== Exercise details ==
Return each line below exactly as it reads, and omit any image in it.

== Data excerpt ==

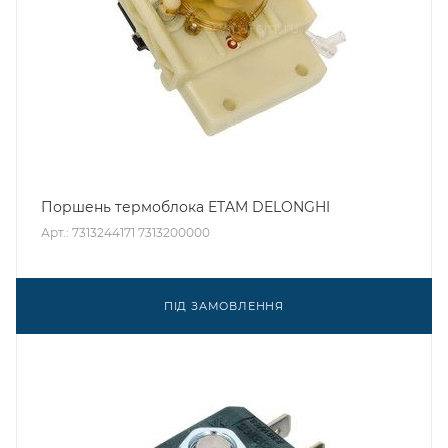
Поршень термоблока ETAM DELONGHI
Арт.: 7313244171 7313200000
ПІД ЗАМОВЛЕННЯ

== Answer ==
Поршень термоблока ETAM DELONGHI
Арт.: 7313244171 7313200000
ПІД ЗАМОВЛЕННЯ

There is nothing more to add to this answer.